Leave out every line that comes before the one containing "Render at 245×293.", and reproduce the rest of the listing below exactly, through its last line.

** Opening Data supplied block **

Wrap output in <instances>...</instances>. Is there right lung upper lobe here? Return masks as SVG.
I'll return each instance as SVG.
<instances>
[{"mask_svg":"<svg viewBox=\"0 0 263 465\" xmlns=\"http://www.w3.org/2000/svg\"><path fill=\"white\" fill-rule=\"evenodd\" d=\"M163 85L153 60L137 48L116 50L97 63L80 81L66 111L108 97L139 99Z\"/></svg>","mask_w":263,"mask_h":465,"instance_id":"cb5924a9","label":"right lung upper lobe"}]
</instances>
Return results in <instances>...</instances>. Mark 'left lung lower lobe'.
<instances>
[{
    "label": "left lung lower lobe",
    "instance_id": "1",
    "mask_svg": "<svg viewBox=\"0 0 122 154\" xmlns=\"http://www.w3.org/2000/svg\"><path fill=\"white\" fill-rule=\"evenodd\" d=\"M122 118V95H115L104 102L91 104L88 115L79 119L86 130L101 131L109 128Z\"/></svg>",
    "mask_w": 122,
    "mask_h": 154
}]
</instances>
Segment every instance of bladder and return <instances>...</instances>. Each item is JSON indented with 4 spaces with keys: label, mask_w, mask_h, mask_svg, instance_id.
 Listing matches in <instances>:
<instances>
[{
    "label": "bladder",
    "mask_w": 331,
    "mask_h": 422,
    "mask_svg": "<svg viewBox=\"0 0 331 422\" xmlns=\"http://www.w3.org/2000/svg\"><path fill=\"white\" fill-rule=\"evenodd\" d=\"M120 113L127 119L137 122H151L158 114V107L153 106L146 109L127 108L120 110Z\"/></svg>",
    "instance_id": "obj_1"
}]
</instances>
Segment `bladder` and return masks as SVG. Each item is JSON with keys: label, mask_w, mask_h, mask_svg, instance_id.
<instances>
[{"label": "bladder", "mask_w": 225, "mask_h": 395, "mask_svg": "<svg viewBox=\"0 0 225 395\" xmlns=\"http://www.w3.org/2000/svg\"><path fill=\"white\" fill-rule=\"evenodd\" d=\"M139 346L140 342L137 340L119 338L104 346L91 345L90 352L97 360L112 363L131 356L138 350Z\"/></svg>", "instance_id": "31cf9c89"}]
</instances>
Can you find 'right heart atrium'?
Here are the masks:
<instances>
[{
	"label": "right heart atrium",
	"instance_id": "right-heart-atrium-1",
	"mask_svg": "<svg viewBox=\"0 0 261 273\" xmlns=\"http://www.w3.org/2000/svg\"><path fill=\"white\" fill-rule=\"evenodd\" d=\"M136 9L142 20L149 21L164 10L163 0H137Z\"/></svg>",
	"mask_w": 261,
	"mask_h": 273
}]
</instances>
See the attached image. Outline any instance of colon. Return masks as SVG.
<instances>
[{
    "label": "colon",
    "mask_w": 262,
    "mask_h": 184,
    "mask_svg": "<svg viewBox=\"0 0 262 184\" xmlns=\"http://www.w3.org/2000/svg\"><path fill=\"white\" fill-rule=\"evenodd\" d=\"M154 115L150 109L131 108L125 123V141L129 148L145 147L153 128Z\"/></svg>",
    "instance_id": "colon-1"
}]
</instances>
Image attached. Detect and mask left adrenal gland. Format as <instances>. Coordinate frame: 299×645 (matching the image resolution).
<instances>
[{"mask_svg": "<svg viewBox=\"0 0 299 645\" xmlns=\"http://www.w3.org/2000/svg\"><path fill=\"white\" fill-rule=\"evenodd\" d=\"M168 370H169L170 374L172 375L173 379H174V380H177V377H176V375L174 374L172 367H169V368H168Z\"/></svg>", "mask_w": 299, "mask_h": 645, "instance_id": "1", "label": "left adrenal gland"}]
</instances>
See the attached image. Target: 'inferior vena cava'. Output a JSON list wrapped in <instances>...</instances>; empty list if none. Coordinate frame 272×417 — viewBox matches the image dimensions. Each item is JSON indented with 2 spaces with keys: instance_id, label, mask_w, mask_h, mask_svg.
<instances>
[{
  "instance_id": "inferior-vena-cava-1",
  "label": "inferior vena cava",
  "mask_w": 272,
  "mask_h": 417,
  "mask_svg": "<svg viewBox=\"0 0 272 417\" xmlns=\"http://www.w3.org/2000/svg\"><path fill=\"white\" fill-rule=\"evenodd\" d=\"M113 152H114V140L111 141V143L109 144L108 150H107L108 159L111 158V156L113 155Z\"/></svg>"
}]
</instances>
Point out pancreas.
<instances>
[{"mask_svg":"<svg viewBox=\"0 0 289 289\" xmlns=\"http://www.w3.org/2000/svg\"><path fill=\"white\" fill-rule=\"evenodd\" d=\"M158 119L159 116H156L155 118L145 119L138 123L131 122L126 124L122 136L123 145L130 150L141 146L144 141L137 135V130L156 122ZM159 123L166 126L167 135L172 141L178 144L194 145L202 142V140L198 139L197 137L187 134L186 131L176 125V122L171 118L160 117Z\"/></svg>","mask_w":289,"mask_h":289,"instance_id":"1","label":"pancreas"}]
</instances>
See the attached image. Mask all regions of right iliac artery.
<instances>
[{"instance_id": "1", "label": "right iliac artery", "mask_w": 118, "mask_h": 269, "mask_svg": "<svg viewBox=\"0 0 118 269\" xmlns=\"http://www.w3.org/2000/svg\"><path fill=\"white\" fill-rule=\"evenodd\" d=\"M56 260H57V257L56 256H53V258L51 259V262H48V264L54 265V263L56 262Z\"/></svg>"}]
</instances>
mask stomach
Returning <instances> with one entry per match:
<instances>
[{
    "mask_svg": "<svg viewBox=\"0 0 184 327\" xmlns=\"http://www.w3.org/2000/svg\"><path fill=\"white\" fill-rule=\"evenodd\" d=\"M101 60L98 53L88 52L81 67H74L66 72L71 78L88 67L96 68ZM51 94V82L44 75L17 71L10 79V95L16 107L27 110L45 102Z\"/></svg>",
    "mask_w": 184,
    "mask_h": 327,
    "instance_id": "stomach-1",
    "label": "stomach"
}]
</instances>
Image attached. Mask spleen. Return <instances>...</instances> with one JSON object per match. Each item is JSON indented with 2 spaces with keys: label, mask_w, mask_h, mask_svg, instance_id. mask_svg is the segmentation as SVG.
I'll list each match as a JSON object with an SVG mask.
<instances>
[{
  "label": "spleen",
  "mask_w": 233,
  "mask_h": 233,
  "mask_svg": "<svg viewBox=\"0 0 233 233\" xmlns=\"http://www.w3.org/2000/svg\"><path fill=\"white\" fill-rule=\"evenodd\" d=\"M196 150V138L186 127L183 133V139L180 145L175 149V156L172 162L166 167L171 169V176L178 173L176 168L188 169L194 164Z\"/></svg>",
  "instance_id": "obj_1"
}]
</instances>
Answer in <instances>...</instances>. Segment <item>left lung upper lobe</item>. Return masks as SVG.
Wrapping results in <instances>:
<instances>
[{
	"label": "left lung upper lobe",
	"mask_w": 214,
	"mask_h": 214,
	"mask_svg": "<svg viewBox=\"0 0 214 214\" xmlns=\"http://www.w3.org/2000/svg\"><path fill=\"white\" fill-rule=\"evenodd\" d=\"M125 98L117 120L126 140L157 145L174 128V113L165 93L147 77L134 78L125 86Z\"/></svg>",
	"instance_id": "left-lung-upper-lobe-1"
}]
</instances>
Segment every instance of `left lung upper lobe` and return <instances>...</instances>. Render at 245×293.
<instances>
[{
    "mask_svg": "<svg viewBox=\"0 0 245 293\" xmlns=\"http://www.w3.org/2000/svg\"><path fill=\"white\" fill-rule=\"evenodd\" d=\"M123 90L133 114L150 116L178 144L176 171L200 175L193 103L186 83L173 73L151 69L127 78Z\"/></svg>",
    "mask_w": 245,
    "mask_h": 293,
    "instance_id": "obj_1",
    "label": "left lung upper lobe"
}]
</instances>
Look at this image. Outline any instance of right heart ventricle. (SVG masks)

** Closing Data supplied block **

_Result_.
Segment every instance of `left lung upper lobe` and return <instances>...</instances>. Render at 245×293.
<instances>
[{
    "mask_svg": "<svg viewBox=\"0 0 245 293\" xmlns=\"http://www.w3.org/2000/svg\"><path fill=\"white\" fill-rule=\"evenodd\" d=\"M123 90L133 114L150 116L178 144L176 171L200 175L193 103L186 83L173 73L151 69L127 78Z\"/></svg>",
    "mask_w": 245,
    "mask_h": 293,
    "instance_id": "obj_1",
    "label": "left lung upper lobe"
}]
</instances>
Look at this image. Outline any instance of right heart ventricle. (SVG masks)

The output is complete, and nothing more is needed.